MBP is a high rise building with a parking fee and right in the middle of the beach area city (not downtown).  You can get to most places on the water taxi...but takes long....www.watertaxi.com  In a fight with the city, its services are changing, but they now charge $10.00 a day unlimted from the Convention Center (port everglades) to as far N as Oakland Park Blvd and W as the Pref Arts theaters past Andrews Ave.

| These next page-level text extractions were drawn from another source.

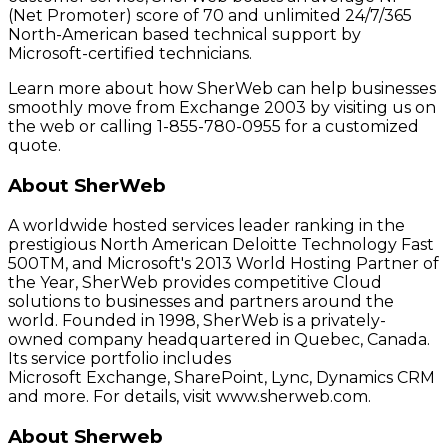
(Net Promoter) score of 70 and unlimited 24/7/365
North-American based technical support by
Microsoft-certified technicians.
Learn more about how SherWeb can help businesses
smoothly move from Exchange 2003 by visiting us on
the web or calling 1-855-780-0955 for a customized
quote.
About SherWeb
A worldwide hosted services leader ranking in the
prestigious North American Deloitte Technology Fast
500TM, and Microsoft's 2013 World Hosting Partner of
the Year, SherWeb provides competitive Cloud
solutions to businesses and partners around the
world. Founded in 1998, SherWeb is a privately-
owned company headquartered in Quebec, Canada.
Its service portfolio includes
Microsoft Exchange, SharePoint, Lync, Dynamics CRM
and more. For details, visit www.sherweb.com.
About Sherweb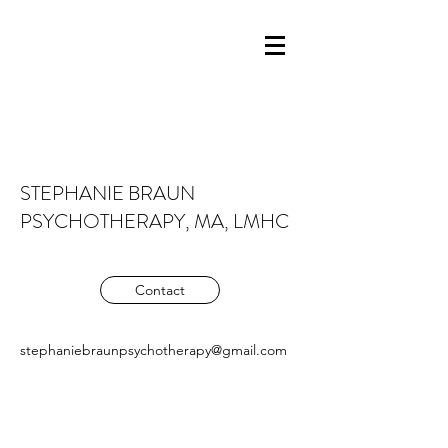
STEPHANIE BRAUN
PSYCHOTHERAPY, MA, LMHC
Contact
stephaniebraunpsychotherapy@gmail.com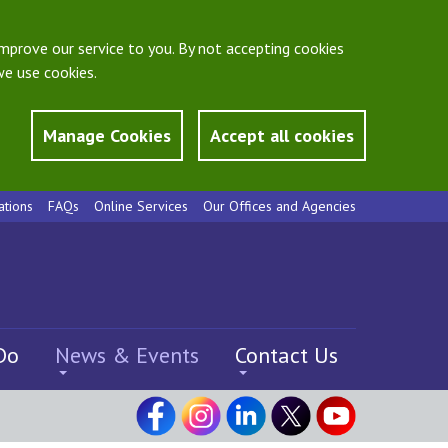
mprove our service to you. By not accepting cookies
e use cookies.
Manage Cookies
Accept all cookies
ations
FAQs
Online Services
Our Offices and Agencies
Do
News & Events
Contact Us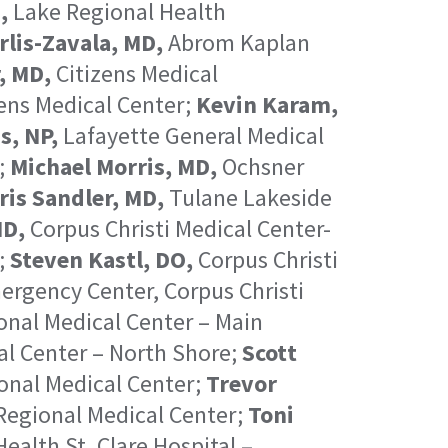
,
Lake Regional Health
rlis-Zavala, MD,
Abrom Kaplan
, MD,
Citizens Medical
ens Medical Center;
Kevin Karam,
s, NP,
Lafayette General Medical
;
Michael Morris, MD,
Ochsner
ris Sandler, MD,
Tulane Lakeside
MD,
Corpus Christi Medical Center-
;
Steven Kastl, DO,
Corpus Christi
ergency Center, Corpus Christi
nal Medical Center – Main
al Center – North Shore;
Scott
onal Medical Center;
Trevor
egional Medical Center;
Toni
ealth St. Clare Hospital –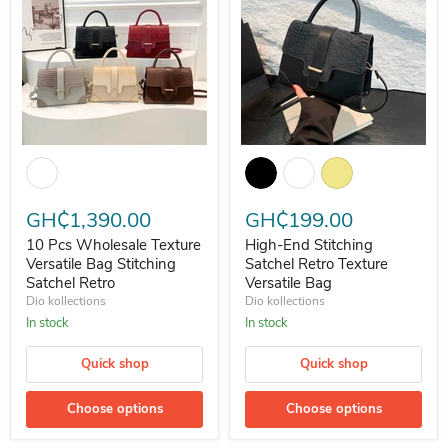
10 Pcs Wholesale Texture Versatile Bag Stitching Satchel Retro
High-End Stitching Satchel Retro
GH₵1,390.00
GH₵199.00
10 Pcs Wholesale Texture
High-End Stitching
Versatile Bag Stitching
Satchel Retro Texture
Satchel Retro
Versatile Bag
Dio kollections
Dio kollections
In stock
In stock
Quick shop
Quick shop
Choose options
Choose options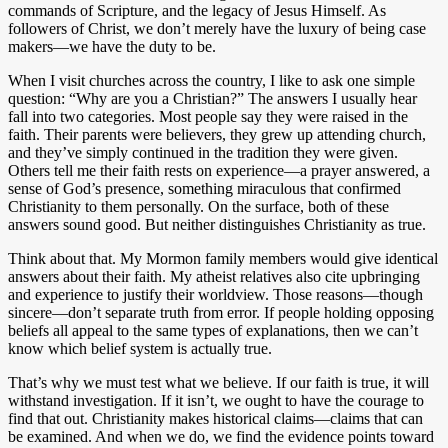
commands of Scripture, and the legacy of Jesus Himself. As
followers of Christ, we don’t merely have the luxury of being case
makers—we have the duty to be.
When I visit churches across the country, I like to ask one simple
question: “Why are you a Christian?” The answers I usually hear
fall into two categories. Most people say they were raised in the
faith. Their parents were believers, they grew up attending church,
and they’ve simply continued in the tradition they were given.
Others tell me their faith rests on experience—a prayer answered, a
sense of God’s presence, something miraculous that confirmed
Christianity to them personally. On the surface, both of these
answers sound good. But neither distinguishes Christianity as true.
Think about that. My Mormon family members would give identical
answers about their faith. My atheist relatives also cite upbringing
and experience to justify their worldview. Those reasons—though
sincere—don’t separate truth from error. If people holding opposing
beliefs all appeal to the same types of explanations, then we can’t
know which belief system is actually true.
That’s why we must test what we believe. If our faith is true, it will
withstand investigation. If it isn’t, we ought to have the courage to
find that out. Christianity makes historical claims—claims that can
be examined. And when we do, we find the evidence points toward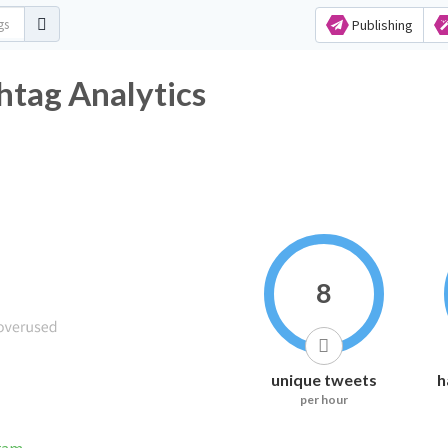
Publishing
htag Analytics
8
unique tweets
h
per hour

The beach is fully accessable to the public:

From the Sloppy Joes Key West Bar at MBP:

http://www.sunny.org/webcam/camapp.cfm

Search Fl forums for Palm Beach & Broward thing to do.


----------



## bogey21 (May 10, 2006)

My vote is to wait for Beach Place.  Nothing wrong with Ocean Pointe as a resort but I couldn't find much to do in the immediate area.  At Beach Place you are closer to the beach, bars and restaurants are right downstairs, and shopping, browsing, etc. in Fort Lauderdale is just as convenient as when  staying at Ocean Pointe.  

Just my humble opinion.

GEORGE


----------



## pedro47 (May 10, 2006)

When you need peace, water view amd quiet time OP.

Is OP near a Costco ?


----------



## dougp26364 (May 11, 2006)

OP is on Singer Island, not Palm Beach Island. Singer Island isn't where you'll find area's like Worth Ave. and Rolls Royce's parked side by side. IOW, it's not a snobby expensive area to stay in. 

As far as what there is to do? For us it's a relaxing week on the beach. OP is right on the beach, not across the street. The water, even in Dec., is warm enought to swim in. OP has three very nice pools if the ocean is to ruff to swim in. Area restaurants aren't on the high side but are reasonably priced. A rental car would be a good thing to have and there are plenty of inexpensive places to shop in the area.


----------